> [AIM OF THE TASK] Copy the data below exactly, omitting any picture it contains.

> [DATA LISTING]
┌────────
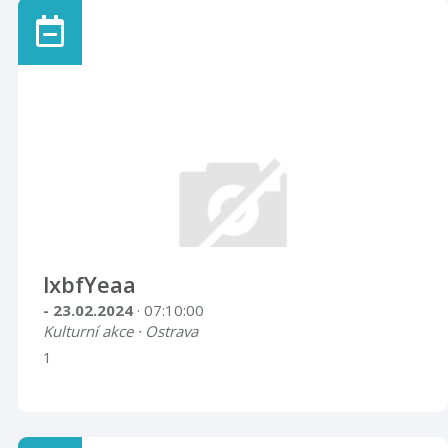
lxbfYeaa
- 23.02.2024
· 07:10:00
Kulturní akce · Ostrava
1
└────────
> [EXPECTED ANSWER]
lxbfYeaa
- 23.02.2024
· 07:10:00
Kulturní akce · Ostrava
1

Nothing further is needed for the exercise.